Many of the witnesses for both the prosecution and the defense were members of Ndina’s family. All the potential witnesses were told to remain outside the courtroom until called and not to discuss their testimony with each other. Despite this sequestration order, the court had to stop proceedings to silence loud discussions among family members in the gallery, and some family members may have been entering and leaving the courtroom to convey information to prospective witnesses.
Believing that the family members were violating the spirit of the sequestration order and jeopardizing the integrity of the proceedings, the trial court banned all the family -- except for the defendant’s mother -- from the courtroom. The ban expired after the jury heard all of the testimony.
Ndina’s trial counsel did not object to the order. But in a postconviction action, Ndina accused his lawyer of ineffective assistance for failing to challenge the ban as a violation of his Sixth Amendment right to a public trial. The circuit court agreed with Ndina and ordered a new trial, but the Wisconsin Court of Appeals reversed.
Setting aside an argument over whether Ndina could belatedly challenge the ban after his trial counsel failed to object, the supreme court considered when a court may close proceedings without offending the Sixth Amendment. The court majority opinion authored by Chief Justice Abrahamson distinguished the right to a public trial from the Sixth Amendment’s value as a safeguard against unjust prosecutions. The court applied a two-part test in which it first asked whether the closure implicates the right to a public trial and, if it does, whether the circumstances justify it.
Testing the facts of this case under the first inquiry, the court held that Ndina’s right to a public trial was affected. The court found that the exclusion encompassed too many people and its duration of three days was too long to be dismissed as merely a “trivial” closure.
Turning to the second prong of the test, the court asked four questions:
- Did the court act to protect an overriding interest? The supreme court noted that a sequestration order promotes truthful witness testimony and that the record demonstrated enough incidents of its violation to establish the requisite interest. The justices turned away Ndina’s criticism that the trial court could have done more to investigate whether the order was actually violated, finding that the existing record permitted a reasonable inference of violation.
- Was the court’s order narrowly tailored? Ndina charged that the trial court should have ascertained exactly which family members were defying the sequestration order and so the ban was overly broad. The justices held that the court faced an impossible task of sorting witnesses given the overlapping familial connections of the defendant and the victim with the witnesses. Further, the court noted the order’s timely expiration at the conclusion of the witnesses’ testimony.

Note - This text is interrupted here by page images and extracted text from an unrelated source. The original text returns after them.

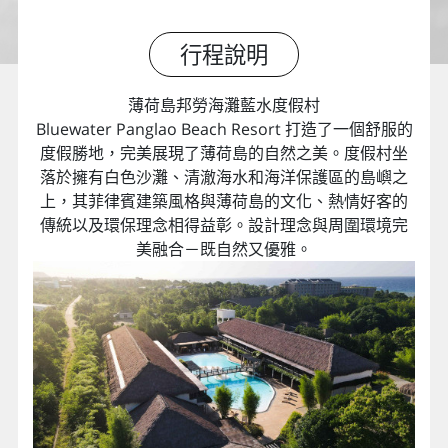
行程說明
薄荷島邦勞海灘藍水度假村
Bluewater Panglao Beach Resort 打造了一個舒服的
度假勝地，完美展現了薄荷島的自然之美。度假村坐
落於擁有白色沙灘、清澈海水和海洋保護區的島嶼之
上，其菲律賓建築風格與薄荷島的文化、熱情好客的
傳統以及環保理念相得益彰。設計理念與周圍環境完
美融合－既自然又優雅。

- Did the court consider alternatives? Before the supreme court, Ndina suggested several ways the trial court could have devised a more selective ban. The justices noted that Ndina did not offer these ideas to the trial court at the time of the ban and so the trial court cannot be blamed for not considering them. The trial court did sufficiently consider the information that was before it, however.
- Did the court make findings of fact sufficient to support the order? This question was also resolved in favor of the trial court on the strength of the factual findings cited in the earlier inquiries.
Justice Prosser concurred with the majority’s holding that there was no Sixth Amendment violation. But in his separate opinion, joined by Justices Kingsland Ziegler and Gableman, Prosser criticized Ndina’s failure to contemporaneously object at trial to the ban.
The majority had sidestepped this issue, but Prosser said that such a maneuver lead to “an elaborate, not always persuasive analysis of whether the circuit court’s order excluding family members from three days of trial violated the defendant’s Sixth Amendment right to a public trial.”
If defendants can make a timely objection to the violation of a constitutional right, they must do so or forfeit the right to raise it later, he wrote. In this case, Ndina was fully aware of what was going on and could protest. “The only plausible explanation for the defendant’s silence is the manifest reasonableness of the court’s order under the circumstances,” Prosser wrote.
Alex De Grand is the legal writer for the State Bar of Wisconsin.